The Arson Desk cases capture the essence of what grows to be mainstream 1950s culture. The Federal government, through the G.I. Bill (1944) and the Federal Aid Highway Act (1956), subsidized the creation of the suburbs. The G.I. Bill gave favorable home loans to veterans, and freeways made living away from urban jobs feasible. Most of the country didn't have freeways in 1947, but southern California's car culture caused freeways to be built earlier there than elsewhere. As local, state, and federal governments became more active in construction, seizing existing property through eminent domain became more frequent. The Suburban Redevelopment Fund's scam exploited these state and Federal government policies. First, the government was paying for homes. Secondly, it was subsidizing transportation to make those homes more attractive. And lastly, it was paying to seize over-valued property through eminent domain. The conspirators depended on government spending, which didn't exist in such substantial amounts in earlier eras, for their plot to work.
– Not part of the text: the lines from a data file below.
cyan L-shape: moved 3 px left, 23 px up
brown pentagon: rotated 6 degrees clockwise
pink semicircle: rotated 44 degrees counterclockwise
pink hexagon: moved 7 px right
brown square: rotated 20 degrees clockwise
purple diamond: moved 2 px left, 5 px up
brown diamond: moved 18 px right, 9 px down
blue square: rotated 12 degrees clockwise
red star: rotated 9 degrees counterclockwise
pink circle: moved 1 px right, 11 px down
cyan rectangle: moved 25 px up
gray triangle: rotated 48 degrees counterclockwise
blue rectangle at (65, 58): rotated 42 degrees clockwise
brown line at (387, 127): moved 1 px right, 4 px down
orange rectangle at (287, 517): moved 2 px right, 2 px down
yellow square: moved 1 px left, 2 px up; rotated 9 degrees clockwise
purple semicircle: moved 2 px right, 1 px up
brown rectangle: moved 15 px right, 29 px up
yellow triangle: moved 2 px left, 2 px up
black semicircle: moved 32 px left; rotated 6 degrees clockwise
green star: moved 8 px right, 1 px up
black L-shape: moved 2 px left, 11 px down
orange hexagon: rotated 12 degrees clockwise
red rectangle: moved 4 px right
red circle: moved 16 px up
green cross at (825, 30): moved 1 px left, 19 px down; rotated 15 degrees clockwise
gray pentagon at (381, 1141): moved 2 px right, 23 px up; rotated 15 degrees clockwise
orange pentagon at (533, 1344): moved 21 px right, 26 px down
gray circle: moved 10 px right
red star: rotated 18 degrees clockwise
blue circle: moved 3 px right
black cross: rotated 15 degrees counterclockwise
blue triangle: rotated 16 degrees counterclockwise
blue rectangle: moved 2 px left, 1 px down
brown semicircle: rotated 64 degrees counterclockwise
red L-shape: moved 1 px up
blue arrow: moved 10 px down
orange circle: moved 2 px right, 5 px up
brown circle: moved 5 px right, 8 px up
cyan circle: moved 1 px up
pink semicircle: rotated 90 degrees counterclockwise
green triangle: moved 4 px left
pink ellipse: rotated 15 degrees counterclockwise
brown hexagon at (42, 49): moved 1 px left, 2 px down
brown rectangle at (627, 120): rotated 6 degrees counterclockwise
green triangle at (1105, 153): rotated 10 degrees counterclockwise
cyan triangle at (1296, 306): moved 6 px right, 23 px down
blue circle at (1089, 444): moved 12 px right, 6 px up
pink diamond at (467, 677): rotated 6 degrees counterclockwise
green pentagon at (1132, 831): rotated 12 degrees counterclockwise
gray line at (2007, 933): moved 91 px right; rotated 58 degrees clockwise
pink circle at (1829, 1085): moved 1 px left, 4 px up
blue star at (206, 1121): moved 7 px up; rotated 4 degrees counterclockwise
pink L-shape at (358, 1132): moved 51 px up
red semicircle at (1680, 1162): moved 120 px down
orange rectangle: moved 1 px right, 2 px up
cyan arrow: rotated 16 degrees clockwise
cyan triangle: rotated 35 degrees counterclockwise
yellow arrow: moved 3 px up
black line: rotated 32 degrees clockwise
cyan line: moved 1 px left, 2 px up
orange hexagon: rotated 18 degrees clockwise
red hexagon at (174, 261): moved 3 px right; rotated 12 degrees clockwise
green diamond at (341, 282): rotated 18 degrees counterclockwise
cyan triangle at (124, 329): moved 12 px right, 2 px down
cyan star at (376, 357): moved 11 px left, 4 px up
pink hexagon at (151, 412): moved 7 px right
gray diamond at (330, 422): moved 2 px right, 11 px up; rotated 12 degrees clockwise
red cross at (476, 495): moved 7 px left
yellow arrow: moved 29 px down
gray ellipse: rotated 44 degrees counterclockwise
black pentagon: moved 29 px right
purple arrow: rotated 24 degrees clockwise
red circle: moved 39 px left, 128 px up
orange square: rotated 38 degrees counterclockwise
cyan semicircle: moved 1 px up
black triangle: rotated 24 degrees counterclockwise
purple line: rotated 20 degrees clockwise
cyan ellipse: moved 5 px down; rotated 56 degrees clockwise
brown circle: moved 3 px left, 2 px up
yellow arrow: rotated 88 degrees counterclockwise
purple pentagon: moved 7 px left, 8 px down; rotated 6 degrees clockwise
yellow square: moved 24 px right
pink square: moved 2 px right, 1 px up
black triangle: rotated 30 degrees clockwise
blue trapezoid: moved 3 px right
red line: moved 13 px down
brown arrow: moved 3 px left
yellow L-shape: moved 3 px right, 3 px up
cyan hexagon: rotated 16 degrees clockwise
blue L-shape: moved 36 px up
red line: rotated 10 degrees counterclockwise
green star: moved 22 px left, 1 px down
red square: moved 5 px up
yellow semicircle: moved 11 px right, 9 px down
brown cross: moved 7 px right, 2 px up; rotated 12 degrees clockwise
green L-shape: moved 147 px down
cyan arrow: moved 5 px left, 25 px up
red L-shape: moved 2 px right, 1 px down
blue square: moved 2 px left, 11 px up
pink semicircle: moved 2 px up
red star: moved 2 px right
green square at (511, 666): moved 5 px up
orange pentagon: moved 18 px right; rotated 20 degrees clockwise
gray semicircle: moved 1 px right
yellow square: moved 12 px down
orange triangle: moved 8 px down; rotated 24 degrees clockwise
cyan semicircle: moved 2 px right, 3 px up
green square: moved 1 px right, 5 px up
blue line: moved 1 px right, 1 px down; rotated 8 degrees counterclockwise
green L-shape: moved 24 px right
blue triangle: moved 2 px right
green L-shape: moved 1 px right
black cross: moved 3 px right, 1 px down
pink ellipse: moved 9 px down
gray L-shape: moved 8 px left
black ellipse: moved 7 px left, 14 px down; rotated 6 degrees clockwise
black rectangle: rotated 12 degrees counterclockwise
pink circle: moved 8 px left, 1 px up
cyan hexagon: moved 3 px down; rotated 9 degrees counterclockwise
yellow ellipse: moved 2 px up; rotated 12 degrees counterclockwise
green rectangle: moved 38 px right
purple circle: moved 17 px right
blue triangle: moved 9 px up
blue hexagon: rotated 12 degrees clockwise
L.A. Noire goes further and references developments decades after its setting. Ira Hogeboom, to modern audiences, suffers from Post-Traumatic Stress Disorder, a term that arose during the Vietnam War. Audie Murphy, who was rejected from military service for being too young, too short, and too light, but eventually earned the Medal of Honor, was one of the first to draw attention to what was earlier known as "battle fatigue." In the 1940s, however, Hogeboom has no resources available to him. In another reference to events decades after L.A. Noire's setting, Captain McKelty equates Leland Munroe's innocence with Richard Nixon's. In 1947, Nixon was a recently elected member of the House of Representatives serving Southern California's 12th district. The following year, he gained fame for his investigation of Alger Hiss and the Pumpkin Papers. Americans wouldn't find out about his wrongdoing for two and a half decades. Hogeboom's plight and Monroe's guilt make more sense to us, because of our 20/20 hindsight, than they would to the game's 1947 characters.

Team Bondi have earned great praise for the technical achievements of L.A. Noire, and deservedly so, but they deserve equal praise for capturing the historical context of 1947 and the decades before and after. As a history teacher and a gamer, I believe that education and videogames are natural allies. Deeper understanding of U.S. history makes L.A. Noire more enjoyable, and interest in L.A. Noire can translate to interest in history.